**WHAT YOU SHOULD DO:**
Set down the line that contains "Комбіновані (69, 1467)" and every line after it to the end of the entries, exactly as they stand and nothing more.

(DATA TO PROCESS begins)

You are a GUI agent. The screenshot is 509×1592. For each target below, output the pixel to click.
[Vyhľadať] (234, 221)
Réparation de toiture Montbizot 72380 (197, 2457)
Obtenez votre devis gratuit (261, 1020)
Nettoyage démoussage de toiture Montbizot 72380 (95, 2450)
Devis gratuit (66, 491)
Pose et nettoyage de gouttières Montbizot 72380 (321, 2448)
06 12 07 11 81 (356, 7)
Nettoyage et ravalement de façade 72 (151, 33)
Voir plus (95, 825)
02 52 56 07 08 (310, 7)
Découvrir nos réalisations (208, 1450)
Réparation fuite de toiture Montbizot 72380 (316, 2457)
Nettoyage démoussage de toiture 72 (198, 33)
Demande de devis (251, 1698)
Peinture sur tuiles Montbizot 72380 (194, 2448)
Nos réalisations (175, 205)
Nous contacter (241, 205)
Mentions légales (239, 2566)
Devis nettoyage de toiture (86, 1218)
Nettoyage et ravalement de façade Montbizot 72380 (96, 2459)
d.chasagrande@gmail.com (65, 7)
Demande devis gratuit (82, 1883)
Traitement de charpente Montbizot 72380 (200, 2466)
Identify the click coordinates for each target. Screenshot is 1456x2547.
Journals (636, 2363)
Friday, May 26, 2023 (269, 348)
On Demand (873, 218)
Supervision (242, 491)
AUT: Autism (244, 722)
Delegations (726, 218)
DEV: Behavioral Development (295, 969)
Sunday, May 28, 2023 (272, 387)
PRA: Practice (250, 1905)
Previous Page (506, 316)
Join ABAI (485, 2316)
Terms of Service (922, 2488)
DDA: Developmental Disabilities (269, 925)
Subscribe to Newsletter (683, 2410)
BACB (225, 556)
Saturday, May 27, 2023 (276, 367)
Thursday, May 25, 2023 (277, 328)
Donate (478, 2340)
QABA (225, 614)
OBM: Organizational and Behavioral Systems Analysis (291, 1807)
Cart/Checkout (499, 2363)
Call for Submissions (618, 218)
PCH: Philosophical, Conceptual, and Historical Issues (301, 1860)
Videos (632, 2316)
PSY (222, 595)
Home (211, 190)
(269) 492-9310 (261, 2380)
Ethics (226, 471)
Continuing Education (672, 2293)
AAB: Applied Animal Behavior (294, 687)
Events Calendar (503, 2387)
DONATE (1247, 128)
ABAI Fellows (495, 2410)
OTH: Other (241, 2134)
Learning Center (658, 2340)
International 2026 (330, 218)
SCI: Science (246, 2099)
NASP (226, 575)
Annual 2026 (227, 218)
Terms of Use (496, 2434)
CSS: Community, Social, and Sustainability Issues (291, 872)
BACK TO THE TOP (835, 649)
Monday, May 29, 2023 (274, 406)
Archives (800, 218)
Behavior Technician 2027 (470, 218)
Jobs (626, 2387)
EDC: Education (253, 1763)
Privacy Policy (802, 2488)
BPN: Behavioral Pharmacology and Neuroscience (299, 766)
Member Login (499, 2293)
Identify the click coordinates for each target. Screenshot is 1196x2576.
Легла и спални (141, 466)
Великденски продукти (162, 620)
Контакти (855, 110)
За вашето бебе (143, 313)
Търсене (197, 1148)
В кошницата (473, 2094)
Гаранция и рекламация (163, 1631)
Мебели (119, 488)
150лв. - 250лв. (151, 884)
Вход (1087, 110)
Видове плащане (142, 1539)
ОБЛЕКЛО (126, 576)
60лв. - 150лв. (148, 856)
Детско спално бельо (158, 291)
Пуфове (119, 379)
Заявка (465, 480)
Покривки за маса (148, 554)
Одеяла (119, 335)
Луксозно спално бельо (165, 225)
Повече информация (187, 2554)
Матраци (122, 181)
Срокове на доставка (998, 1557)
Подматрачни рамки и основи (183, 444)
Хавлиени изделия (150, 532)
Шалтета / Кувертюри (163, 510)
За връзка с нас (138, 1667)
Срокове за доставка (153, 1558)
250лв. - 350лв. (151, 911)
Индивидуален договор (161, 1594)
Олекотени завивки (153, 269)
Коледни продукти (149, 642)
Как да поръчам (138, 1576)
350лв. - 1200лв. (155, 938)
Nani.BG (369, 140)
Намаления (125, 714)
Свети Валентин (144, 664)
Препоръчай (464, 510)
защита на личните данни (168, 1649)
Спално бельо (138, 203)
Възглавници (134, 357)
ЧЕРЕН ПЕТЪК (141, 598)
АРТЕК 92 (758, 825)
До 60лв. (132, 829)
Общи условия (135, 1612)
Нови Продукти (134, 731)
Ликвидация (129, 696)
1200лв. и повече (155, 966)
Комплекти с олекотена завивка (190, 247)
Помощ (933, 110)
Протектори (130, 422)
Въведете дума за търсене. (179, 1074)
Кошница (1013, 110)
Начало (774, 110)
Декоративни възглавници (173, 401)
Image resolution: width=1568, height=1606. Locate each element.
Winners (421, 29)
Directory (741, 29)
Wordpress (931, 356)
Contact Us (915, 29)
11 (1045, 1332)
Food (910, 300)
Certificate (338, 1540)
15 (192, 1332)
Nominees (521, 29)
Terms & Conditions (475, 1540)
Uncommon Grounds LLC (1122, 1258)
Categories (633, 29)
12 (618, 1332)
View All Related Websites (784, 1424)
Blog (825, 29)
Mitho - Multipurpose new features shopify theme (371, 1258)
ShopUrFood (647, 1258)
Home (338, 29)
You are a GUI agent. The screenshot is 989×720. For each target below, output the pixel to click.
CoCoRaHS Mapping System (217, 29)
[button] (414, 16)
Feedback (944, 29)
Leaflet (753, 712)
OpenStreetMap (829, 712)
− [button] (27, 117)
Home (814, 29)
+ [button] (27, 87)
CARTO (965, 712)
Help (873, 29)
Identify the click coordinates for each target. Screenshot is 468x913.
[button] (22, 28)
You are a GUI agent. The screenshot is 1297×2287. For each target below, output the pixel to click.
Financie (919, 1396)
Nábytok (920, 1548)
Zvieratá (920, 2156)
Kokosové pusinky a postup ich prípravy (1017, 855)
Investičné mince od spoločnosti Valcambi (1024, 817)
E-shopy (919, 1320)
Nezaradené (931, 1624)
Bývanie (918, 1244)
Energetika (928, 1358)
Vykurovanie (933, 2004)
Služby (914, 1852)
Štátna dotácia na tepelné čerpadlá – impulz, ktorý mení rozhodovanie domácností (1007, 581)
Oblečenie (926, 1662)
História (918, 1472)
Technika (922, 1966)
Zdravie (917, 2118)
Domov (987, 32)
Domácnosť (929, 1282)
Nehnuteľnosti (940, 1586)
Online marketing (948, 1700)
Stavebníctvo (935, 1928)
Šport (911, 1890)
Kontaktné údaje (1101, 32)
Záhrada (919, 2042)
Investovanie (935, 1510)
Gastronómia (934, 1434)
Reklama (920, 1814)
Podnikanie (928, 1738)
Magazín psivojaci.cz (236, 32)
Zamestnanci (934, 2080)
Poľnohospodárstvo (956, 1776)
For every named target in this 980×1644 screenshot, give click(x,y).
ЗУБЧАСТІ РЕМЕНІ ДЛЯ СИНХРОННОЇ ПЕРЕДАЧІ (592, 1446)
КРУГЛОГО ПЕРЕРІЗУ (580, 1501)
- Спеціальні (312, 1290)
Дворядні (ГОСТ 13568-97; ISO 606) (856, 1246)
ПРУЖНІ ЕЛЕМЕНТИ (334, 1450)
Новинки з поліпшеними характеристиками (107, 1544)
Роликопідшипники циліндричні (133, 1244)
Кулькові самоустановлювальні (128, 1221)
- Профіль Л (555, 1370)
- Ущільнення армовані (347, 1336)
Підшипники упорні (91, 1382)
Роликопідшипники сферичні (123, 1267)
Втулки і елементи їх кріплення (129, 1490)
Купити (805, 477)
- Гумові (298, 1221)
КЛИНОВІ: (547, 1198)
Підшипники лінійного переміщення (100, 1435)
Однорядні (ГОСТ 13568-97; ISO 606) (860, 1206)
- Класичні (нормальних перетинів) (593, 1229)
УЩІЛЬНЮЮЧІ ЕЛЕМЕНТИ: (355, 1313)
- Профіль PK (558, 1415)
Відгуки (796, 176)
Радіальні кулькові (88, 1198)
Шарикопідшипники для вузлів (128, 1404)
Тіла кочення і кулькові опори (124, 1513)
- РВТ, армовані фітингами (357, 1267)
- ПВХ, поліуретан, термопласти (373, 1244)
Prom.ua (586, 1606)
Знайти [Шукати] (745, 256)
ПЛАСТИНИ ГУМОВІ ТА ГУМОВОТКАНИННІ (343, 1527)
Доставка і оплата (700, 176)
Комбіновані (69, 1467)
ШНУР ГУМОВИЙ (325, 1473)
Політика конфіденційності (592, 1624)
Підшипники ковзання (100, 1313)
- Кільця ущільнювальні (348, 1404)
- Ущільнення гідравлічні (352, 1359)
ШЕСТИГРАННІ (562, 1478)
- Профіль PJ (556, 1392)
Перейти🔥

(DATA TO PROCESS ends)

**SOLUTION:**
Комбіновані (69, 1467)
ШНУР ГУМОВИЙ (325, 1473)
Політика конфіденційності (592, 1624)
Підшипники ковзання (100, 1313)
- Кільця ущільнювальні (348, 1404)
- Ущільнення гідравлічні (352, 1359)
ШЕСТИГРАННІ (562, 1478)
- Профіль PJ (556, 1392)
Перейти🔥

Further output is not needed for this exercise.